332. TRES AVISOS, de Diente de León
Un día que estaba pastoreando las vacas, Horacio decidió refugiarse del ardiente sol en el soto vecino, para descansar mientras pasaban las horas. Estaba bajo la gruesa y rastrera rama de un castaño centenario cuando escuchó la voz:
— ¡Horaciooo…!
Abrió los ojos, levantó la cabeza, pero no vio a nadie.
— Figuraciones mías —se dijo.
Momentos después, cuando ya le estaba cogiendo el sueño, oyó de nuevo aquella suave llamada, grave para una mujer, aguda para hombre, así la definía él cada vez que contaba la historia, siempre entre escalofríos.
— ¡Horaciooo….!
Se levantó, enfadado, dispuesto a apedrear al bromista empeñado en molestarle. Acechó por todas partes, detrás de los castaños próximos, en las ramas que tenía sobre su cabeza… Nada.

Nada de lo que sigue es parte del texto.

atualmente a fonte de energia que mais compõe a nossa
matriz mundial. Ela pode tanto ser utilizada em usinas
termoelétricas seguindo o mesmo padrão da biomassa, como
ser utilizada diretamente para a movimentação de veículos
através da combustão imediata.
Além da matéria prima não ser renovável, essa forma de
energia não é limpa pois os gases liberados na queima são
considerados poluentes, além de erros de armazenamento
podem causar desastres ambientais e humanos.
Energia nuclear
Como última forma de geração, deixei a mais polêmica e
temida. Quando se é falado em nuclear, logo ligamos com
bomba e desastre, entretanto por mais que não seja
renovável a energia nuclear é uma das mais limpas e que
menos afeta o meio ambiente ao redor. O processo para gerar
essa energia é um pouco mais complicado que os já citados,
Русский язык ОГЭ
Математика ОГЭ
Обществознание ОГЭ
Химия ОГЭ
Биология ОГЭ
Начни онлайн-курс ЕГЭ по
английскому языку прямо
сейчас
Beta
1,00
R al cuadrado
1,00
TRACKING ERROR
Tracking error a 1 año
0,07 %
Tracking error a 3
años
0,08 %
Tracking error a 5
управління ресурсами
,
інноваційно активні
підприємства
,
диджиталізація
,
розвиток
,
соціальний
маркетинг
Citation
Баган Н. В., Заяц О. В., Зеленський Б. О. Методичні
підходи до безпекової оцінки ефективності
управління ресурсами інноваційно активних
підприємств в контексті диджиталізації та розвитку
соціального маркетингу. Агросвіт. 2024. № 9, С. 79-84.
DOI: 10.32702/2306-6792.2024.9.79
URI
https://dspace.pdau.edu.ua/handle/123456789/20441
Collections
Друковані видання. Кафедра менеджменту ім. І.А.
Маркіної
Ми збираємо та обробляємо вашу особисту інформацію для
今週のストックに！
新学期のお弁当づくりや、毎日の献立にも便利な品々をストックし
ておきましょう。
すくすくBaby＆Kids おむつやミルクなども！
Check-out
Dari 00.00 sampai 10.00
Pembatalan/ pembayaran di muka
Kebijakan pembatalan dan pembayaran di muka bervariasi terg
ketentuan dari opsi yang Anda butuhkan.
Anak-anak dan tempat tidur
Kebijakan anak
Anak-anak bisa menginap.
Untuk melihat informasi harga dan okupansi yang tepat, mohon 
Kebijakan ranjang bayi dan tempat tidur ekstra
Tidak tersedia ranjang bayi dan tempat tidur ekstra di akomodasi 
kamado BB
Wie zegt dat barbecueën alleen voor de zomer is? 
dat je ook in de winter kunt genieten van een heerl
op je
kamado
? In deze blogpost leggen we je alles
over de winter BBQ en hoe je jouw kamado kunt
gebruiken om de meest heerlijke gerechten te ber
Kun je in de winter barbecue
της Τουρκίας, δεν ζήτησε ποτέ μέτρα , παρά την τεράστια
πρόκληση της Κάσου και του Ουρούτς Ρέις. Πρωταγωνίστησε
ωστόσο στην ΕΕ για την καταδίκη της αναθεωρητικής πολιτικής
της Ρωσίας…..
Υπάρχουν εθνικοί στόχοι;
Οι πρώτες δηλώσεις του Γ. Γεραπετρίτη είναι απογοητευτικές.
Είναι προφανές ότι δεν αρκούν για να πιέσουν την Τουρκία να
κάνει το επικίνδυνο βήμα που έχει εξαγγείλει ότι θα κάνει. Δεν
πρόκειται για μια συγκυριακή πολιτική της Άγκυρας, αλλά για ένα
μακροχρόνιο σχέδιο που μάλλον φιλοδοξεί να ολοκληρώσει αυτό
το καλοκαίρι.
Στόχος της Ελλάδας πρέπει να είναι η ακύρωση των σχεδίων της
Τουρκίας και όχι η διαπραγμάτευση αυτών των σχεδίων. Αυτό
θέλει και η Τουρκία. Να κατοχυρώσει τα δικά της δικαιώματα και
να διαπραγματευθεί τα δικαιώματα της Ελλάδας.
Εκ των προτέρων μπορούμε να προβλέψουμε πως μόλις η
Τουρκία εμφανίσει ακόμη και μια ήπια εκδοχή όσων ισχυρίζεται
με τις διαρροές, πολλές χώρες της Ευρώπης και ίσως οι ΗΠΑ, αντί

De nuevo pensó que tenían que ser imaginaciones suyas e intentó por tercera vez abrazar el sueño. Tampoco pudo conseguirlo.
— ¡Horacioooo….!
Se irguió de un brinco y corrió hasta el centro del prado. Temblaba. Buscó el sol. Con el repentino estruendo, las vacas se asustaron al mismo tiempo que él. El árbol bajo el que estaba se había abierto por la mitad: una parte quedó en pie, la otra cayó sobre el sitio donde él no pudo echar la siesta.